• Your task: What is needed is an exact reproduction of the lines in the records below, starting at the line with "untuk pesan & bayar langsung dari HP. Kelola" and ending at the line with "fuentes web (web fonts)", both included, and nothing else; pictures stay out.

Page-level text extractions:
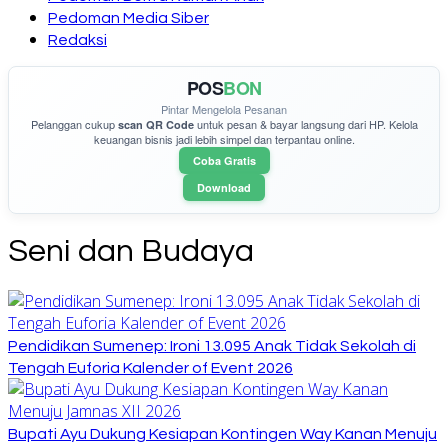
Pedoman Media Siber
Redaksi
POS
BON
Pintar Mengelola Pesanan
Pelanggan cukup
untuk pesan & bayar langsung dari HP. Kelola
scan QR Code
keuangan bisnis jadi lebih simpel dan terpantau online.
Coba Gratis
Download
Seni dan Budaya
Pendidikan Sumenep: Ironi 13.095 Anak Tidak Sekolah di
Tengah Euforia Kalender of Event 2026
Bupati Ayu Dukung Kesiapan Kontingen Way Kanan Menuju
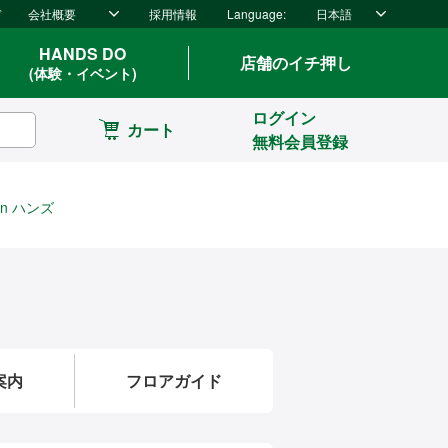
ド
会社概要
採用情報
Language:
日本語
HANDS DO
店舗のイチ押し
(体験・イベント)
ログイン
カート
無料会員登録
in ハンズ
案内
フロアガイド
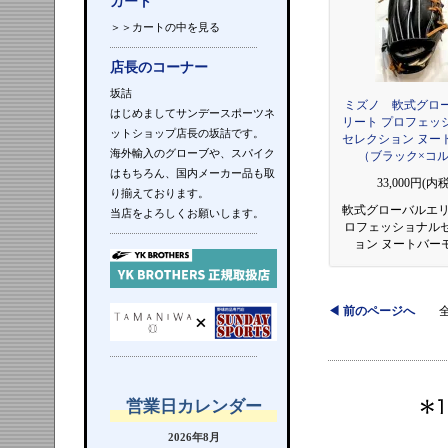
カート
＞＞カートの中を見る
店長のコーナー
坂詰
ミズノ 軟式グロ
はじめましてサンデースポーツネ
リート プロフェッ
ットショップ店長の坂詰です。
セレクション ヌー
海外輸入のグローブや、スパイク
（ブラック×コ
はもちろん、国内メーカー品も取
33,000円(内税
り揃えております。
軟式グローバルエリ
当店をよろしくお願いします。
ロフェッショナル
ョン ヌートバー
◀ 前のページへ
全 
営業日カレンダー
2026年8月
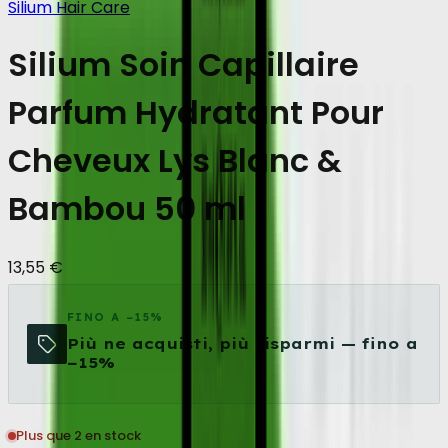
Silium Hair Care
Silium Soin Capillaire
Parfum Hydratant Pour
Cheveux Lys Blanc &
Bambou 50 ml
13,55 €
FINO A −15%
Più ne acquisti, più risparmi — fino a
−15%
Plus que 2 en stock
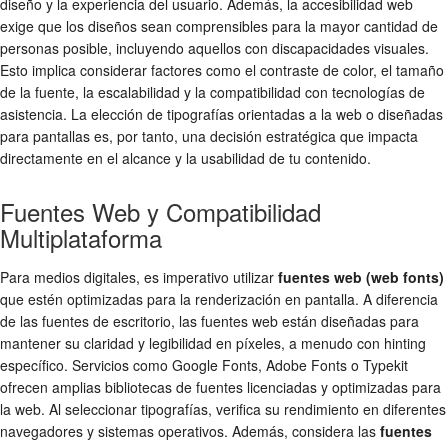
diseño
y la experiencia del usuario. Además, la accesibilidad web
exige que los diseños sean comprensibles para la mayor cantidad de
personas posible, incluyendo aquellos con discapacidades visuales.
Esto implica considerar factores como el contraste de color, el tamaño
de la fuente, la escalabilidad y la compatibilidad con tecnologías de
asistencia. La elección de tipografías orientadas a la web o diseñadas
para pantallas es, por tanto, una decisión estratégica que impacta
directamente en el alcance y la usabilidad de tu contenido.
Fuentes Web y Compatibilidad
Multiplataforma
Para medios digitales, es imperativo utilizar
fuentes web (web fonts)
que estén optimizadas para la renderización en pantalla. A diferencia
de las fuentes de escritorio, las fuentes web están diseñadas para
mantener su claridad y legibilidad en píxeles, a menudo con hinting
específico. Servicios como Google Fonts, Adobe Fonts o Typekit
ofrecen amplias bibliotecas de fuentes licenciadas y optimizadas para
la web. Al seleccionar tipografías, verifica su rendimiento en diferentes
navegadores y sistemas operativos. Además, considera las
fuentes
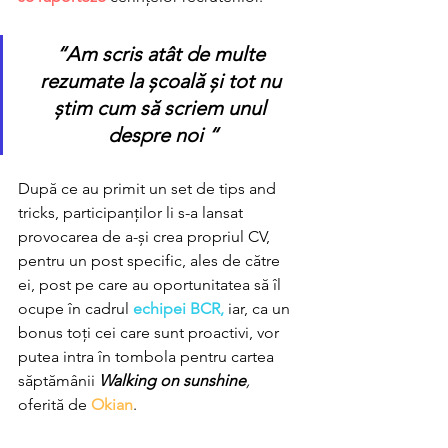
“Am scris atât de multe 
rezumate la școală și tot nu 
știm cum să scriem unul 
despre noi “
După ce au primit un set de tips and 
tricks, participanților li s-a lansat 
provocarea de a-și crea propriul CV, 
pentru un post specific, ales de către 
ei, post pe care au oportunitatea să îl 
ocupe în cadrul
 echipei BCR, 
iar, ca un 
bonus toți cei care sunt proactivi, vor 
putea intra în tombola pentru cartea 
săptămânii
Walking on sunshine
, 
oferită de 
Okian
.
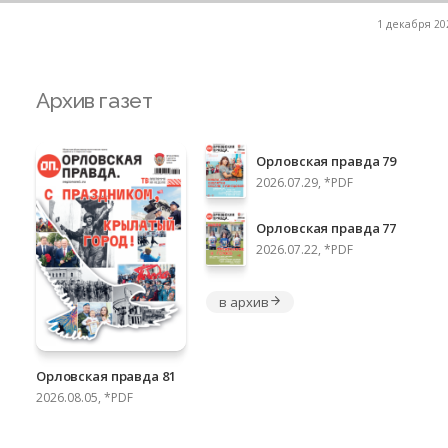
1 декабря 202
Архив газет
Орловская правда 79
2026.07.29, *PDF
Орловская правда 77
2026.07.22, *PDF
в архив
Орловская правда 81
2026.08.05, *PDF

• Answer area:
untuk pesan & bayar langsung dari HP. Kelola
scan QR Code
keuangan bisnis jadi lebih simpel dan terpantau online.
Coba Gratis
Download
Seni dan Budaya
Pendidikan Sumenep: Ironi 13.095 Anak Tidak Sekolah di
Tengah Euforia Kalender of Event 2026
Bupati Ayu Dukung Kesiapan Kontingen Way Kanan Menuju
ド
会社概要
採用情報
Language:
日本語
HANDS DO
店舗のイチ押し
(体験・イベント)
ログイン
カート
無料会員登録
in ハンズ
案内
フロアガイド
カート
＞＞カートの中を見る
店長のコーナー
坂詰
ミズノ 軟式グロ
はじめましてサンデースポーツネ
リート プロフェッ
ットショップ店長の坂詰です。
セレクション ヌー
海外輸入のグローブや、スパイク
（ブラック×コ
はもちろん、国内メーカー品も取
33,000円(内税
り揃えております。
軟式グローバルエリ
当店をよろしくお願いします。
ロフェッショナル
ョン ヌートバー
◀ 前のページへ
全 
営業日カレンダー
2026年8月
Silium Hair Care
Silium Soin Capillaire
Parfum Hydratant Pour
Cheveux Lys Blanc &
Bambou 50 ml
13,55 €
FINO A −15%
Più ne acquisti, più risparmi — fino a
−15%
Plus que 2 en stock
diseño
y la experiencia del usuario. Además, la accesibilidad web
exige que los diseños sean comprensibles para la mayor cantidad de
personas posible, incluyendo aquellos con discapacidades visuales.
Esto implica considerar factores como el contraste de color, el tamaño
de la fuente, la escalabilidad y la compatibilidad con tecnologías de
asistencia. La elección de tipografías orientadas a la web o diseñadas
para pantallas es, por tanto, una decisión estratégica que impacta
directamente en el alcance y la usabilidad de tu contenido.
Fuentes Web y Compatibilidad
Multiplataforma
Para medios digitales, es imperativo utilizar
fuentes web (web fonts)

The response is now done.